*REQUIRED ACTION*.
Using the entries that follow, report how many lines contain the word "partie". Only the number is wanted.
GIVEN INFORMATION Block Start
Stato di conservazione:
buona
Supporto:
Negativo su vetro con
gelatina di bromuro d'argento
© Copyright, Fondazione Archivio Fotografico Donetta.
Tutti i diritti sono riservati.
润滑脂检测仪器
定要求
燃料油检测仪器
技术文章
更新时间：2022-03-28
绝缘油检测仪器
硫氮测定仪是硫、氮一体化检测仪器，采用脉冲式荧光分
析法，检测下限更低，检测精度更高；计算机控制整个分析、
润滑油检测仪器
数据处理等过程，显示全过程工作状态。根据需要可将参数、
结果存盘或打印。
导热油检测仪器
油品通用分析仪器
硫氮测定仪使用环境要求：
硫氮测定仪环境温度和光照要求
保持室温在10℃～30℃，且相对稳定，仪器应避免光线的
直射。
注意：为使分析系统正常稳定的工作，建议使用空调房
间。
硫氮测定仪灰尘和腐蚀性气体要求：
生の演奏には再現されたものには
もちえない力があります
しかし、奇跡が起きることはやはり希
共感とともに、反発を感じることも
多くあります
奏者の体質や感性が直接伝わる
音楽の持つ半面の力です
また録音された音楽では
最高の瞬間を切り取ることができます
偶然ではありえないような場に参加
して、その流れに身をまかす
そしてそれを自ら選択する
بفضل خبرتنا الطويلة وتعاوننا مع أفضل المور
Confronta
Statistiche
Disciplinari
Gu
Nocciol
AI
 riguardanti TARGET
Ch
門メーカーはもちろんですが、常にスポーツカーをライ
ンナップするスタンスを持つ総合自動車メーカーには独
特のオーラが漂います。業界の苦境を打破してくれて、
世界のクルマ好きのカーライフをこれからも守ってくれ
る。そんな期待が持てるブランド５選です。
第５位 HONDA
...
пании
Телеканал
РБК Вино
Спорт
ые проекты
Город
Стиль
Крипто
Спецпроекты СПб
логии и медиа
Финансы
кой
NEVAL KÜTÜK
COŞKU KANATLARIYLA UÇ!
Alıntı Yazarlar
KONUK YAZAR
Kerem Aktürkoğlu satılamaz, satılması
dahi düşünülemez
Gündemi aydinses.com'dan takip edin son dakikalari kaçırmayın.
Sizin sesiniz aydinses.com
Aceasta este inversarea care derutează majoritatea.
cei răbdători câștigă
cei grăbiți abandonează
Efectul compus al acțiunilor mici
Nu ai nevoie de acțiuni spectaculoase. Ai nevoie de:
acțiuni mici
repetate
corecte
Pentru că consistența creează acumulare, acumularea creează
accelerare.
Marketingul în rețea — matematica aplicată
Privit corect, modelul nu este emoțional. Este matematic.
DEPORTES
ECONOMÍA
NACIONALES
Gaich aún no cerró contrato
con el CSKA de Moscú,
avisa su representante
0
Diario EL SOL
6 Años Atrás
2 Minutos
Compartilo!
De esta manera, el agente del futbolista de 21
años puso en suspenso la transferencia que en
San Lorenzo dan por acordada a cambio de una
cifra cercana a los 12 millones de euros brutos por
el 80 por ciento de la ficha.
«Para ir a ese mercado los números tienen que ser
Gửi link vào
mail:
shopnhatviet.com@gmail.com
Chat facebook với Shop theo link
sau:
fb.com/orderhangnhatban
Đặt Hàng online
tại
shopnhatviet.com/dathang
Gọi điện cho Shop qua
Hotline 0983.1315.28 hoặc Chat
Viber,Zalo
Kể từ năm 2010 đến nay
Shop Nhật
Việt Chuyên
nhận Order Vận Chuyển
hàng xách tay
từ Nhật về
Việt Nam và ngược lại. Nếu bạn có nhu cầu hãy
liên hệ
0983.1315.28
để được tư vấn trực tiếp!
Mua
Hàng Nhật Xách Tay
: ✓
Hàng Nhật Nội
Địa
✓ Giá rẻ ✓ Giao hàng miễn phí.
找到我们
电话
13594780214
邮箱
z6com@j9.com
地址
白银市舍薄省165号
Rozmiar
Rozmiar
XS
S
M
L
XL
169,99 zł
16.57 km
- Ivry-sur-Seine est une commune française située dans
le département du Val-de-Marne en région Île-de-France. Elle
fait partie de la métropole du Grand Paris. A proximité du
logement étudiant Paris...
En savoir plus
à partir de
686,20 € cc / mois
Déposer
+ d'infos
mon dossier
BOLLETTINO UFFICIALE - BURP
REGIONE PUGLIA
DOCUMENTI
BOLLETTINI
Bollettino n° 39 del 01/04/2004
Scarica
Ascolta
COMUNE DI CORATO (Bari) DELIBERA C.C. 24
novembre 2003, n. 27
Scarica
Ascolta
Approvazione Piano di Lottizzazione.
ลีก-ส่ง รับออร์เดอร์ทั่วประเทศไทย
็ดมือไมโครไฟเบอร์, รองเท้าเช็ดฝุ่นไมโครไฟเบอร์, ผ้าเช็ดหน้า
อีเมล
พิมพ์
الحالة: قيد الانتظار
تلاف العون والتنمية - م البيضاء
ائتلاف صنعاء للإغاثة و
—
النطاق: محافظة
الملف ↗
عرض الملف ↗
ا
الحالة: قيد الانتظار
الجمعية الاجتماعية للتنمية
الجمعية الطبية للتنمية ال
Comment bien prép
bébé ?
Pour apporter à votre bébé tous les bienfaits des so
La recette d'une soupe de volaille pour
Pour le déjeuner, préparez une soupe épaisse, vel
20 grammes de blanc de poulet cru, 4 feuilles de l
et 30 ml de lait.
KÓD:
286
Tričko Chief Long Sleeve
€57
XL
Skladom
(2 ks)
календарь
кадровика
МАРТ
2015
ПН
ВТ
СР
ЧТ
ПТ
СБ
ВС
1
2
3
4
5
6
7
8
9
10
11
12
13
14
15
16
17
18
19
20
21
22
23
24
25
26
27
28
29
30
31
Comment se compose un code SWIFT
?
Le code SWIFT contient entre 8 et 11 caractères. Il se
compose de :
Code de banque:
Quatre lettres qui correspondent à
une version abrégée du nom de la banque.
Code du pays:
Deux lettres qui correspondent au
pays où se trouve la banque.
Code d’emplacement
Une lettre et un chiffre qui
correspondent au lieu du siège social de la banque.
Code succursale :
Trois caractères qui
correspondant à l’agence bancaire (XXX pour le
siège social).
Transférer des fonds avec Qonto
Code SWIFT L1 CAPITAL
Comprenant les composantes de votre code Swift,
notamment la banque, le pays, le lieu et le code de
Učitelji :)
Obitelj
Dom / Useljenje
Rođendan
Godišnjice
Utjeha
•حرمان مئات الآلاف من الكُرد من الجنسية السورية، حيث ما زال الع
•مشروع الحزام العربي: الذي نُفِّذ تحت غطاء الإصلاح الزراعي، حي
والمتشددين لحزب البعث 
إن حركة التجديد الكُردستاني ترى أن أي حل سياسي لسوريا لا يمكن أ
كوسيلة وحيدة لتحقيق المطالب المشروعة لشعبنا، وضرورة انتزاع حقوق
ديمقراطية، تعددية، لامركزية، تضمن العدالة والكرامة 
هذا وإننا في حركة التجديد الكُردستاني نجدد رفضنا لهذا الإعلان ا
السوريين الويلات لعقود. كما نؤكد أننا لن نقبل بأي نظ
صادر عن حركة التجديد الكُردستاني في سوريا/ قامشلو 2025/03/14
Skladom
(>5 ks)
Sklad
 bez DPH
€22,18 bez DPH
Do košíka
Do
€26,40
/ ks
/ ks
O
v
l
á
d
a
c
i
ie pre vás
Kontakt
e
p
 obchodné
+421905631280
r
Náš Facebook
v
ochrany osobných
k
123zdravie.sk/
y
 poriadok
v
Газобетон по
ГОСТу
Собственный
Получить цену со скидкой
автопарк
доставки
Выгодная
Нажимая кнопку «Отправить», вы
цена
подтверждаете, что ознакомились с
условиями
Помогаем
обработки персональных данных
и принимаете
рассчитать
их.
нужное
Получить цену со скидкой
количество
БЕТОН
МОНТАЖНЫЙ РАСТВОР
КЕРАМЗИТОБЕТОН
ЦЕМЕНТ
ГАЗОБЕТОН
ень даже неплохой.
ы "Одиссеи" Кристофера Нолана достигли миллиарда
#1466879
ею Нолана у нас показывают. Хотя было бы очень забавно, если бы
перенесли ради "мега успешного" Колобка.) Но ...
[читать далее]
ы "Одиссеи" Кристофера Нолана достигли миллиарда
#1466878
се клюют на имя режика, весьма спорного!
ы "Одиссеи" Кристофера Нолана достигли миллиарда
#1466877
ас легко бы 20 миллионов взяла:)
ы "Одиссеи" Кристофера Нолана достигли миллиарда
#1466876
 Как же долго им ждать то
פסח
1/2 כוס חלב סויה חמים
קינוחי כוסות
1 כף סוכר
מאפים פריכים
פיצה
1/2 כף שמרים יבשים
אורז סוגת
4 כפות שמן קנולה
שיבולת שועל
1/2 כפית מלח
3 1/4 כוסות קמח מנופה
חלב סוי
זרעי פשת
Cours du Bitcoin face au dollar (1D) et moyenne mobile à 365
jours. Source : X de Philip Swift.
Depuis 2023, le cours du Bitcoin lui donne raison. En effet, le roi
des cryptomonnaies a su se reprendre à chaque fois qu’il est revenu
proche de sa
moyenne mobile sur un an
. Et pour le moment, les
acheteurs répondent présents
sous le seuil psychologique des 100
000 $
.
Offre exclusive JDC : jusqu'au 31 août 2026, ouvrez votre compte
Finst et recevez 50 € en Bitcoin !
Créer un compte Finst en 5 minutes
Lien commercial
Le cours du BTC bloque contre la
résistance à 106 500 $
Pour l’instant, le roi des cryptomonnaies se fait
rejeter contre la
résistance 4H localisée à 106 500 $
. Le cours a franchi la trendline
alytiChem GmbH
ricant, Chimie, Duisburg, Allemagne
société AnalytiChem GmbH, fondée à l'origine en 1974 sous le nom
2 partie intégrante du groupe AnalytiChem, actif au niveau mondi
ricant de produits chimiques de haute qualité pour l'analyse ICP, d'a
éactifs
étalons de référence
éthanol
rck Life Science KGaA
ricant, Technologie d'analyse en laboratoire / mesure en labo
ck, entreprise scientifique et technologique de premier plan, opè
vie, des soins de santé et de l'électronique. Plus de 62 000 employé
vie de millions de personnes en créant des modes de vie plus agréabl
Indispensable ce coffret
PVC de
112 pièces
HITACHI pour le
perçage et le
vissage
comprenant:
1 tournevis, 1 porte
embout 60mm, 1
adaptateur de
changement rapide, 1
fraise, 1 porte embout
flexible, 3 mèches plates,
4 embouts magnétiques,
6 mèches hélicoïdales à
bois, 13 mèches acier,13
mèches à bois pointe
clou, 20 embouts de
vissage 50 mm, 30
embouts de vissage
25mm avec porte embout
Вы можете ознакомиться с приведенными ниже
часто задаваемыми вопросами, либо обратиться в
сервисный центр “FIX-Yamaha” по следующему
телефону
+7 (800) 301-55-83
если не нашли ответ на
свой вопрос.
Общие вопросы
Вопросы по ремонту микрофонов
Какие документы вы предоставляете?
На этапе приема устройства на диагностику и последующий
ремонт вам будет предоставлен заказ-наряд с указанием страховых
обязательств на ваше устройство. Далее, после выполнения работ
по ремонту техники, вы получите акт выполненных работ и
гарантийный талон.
GIVEN INFORMATION Block End
*COMPLETED EXERCISE*.
2